Manu Ureste · 24 de octubre de 2025
Todo ocurrió en cuestión de minutos. Entre las 12:15 y las 12:20 horas del 14 de octubre.
Pleno día, en plena calle.
María de los Ángeles Valenzuela, de 26 años, estaba en la puerta de su casa, en la colonia Salvador Allende de Mazatlán. Conversaba sobre cosas cotidianas con su esposo y su suegro, en presencia de uno de sus dos hijos de dos y cuatro años. Poco después, los hombres subieron a una camioneta para ir a la tienda.
Entonces, antes de que María alcanzara a entrar de nuevo a su vivienda, un auto blanco frenó frente a ella. Las puertas se abrieron de golpe y dos hombres descendieron con armas largas en las manos.
—Mi hija se defendió lo más que pudo, pero la subieron a la fuerza al coche —cuenta en entrevista la señora Rosas, madre de María de los Ángeles, quien tuvo acceso al video de la cámara de vigilancia instalada en la casa.

Durante el forcejeo, dos personas intentaron ayudarla, pero los sujetos también les apuntaron. El vehículo se puso en marcha y tomó una calle principal, muy cerca de una escuela llamada Pemex. Ahí, cuenta Rosas, su hija logró abrir la puerta y saltar del carro, pero solo momentáneamente. Otra pareja que estaba en la calle trató de auxiliarla, pero también fue amenazada. Los agresores la volvieron a subir al auto y se la llevaron.
Desde ese momento no se sabe nada más de María de los Ángeles.
Su caso se suma a las más de 500 denuncias por desapariciones registradas en un año en la ciudad portuaria de Mazatlán, pero tiene una particularidad: María es fundadora del colectivo de búsqueda Corazones Unidos. Desde el 15 de noviembre del año pasado buscaba a su padre, Manuel Valenzuela Osuna.
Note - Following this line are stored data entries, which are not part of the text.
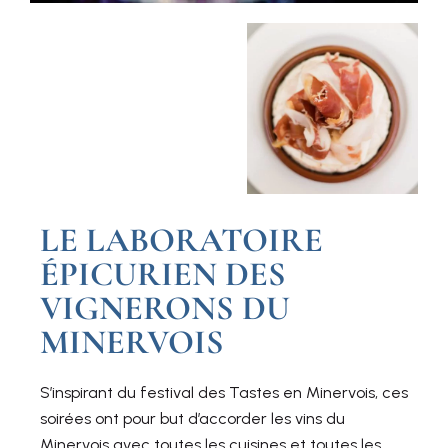
LE LABORATOIRE
ÉPICURIEN DES
VIGNERONS DU
MINERVOIS
S’inspirant du festival des Tastes en Minervois, ces
soirées ont pour but d’accorder les vins du
Minervois avec toutes les cuisines et toutes les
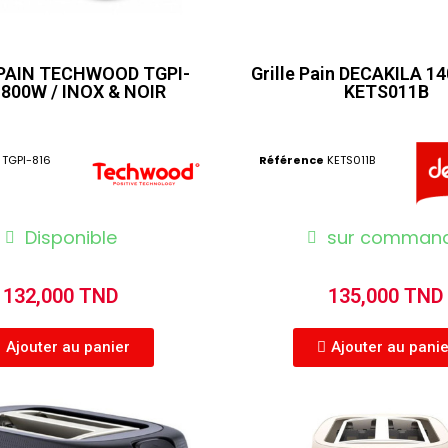
 PAIN TECHWOOD TGPI-
Grille Pain DECAKILA 1
/ 800W / INOX & NOIR
KETS011B
TGPI-816
Référence
KETS011B
Disponible
sur comman
132,000 TND
135,000 TND
Ajouter au panier
Ajouter au pani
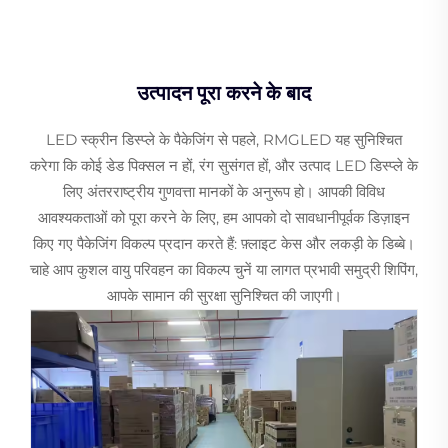
उत्पादन पूरा करने के बाद
LED स्क्रीन डिस्प्ले के पैकेजिंग से पहले, RMGLED यह सुनिश्चित
करेगा कि कोई डेड पिक्सल न हों, रंग सुसंगत हों, और उत्पाद LED डिस्प्ले के
लिए अंतरराष्ट्रीय गुणवत्ता मानकों के अनुरूप हो। आपकी विविध
आवश्यकताओं को पूरा करने के लिए, हम आपको दो सावधानीपूर्वक डिज़ाइन
किए गए पैकेजिंग विकल्प प्रदान करते हैं: फ़्लाइट केस और लकड़ी के डिब्बे।
चाहे आप कुशल वायु परिवहन का विकल्प चुनें या लागत प्रभावी समुद्री शिपिंग,
आपके सामान की सुरक्षा सुनिश्चित की जाएगी।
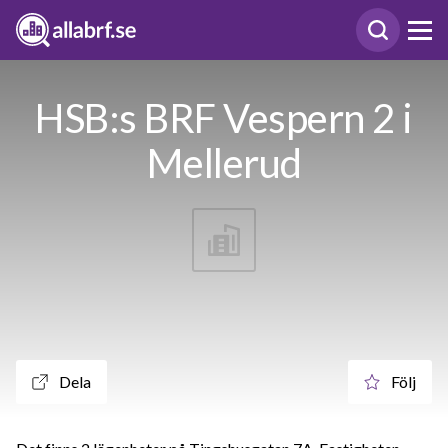
HSB:s BRF Vespern 2 i
Mellerud
Dela
Följ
Ahora, ambos están desaparecidos.
La señora Rosas —que pide no mencionar su nombre— ya no está en Mazatlán, por seguridad. No sabe por qué se llevaron con violencia a su hija, a quien define como una mujer “luchona, platicadora, amistosa, y muy aventada para hacer las cosas”. Quizá por envidias —la mujer dice que su hija estaba muy activa en redes sociales, donde mostraba su trabajo haciendo manicure, pedicure y alisando el cabello—. Quizá alguien pensó que tenía dinero porque, a veces, prestaba pequeñas cantidades a sus amigos, organizaba colectas y donaciones para ayudar a los pacientes del Hospital General, y le gustaba vestir bien.
O, probablemente, tuvo que ver con su actividad como buscadora y activista en un estado como Sinaloa, que desde septiembre del año pasado, cuando estalló la guerra al interior del Cártel de Sinaloa, tras una supuesta traición de uno de los hijos del Chapo Guzmán al capo Ismael El Mayo Zambada, detenido y preso en Estados Unidos, suma más de dos mil asesinatos y dos mil desapariciones en una de las entidades más violentas de México.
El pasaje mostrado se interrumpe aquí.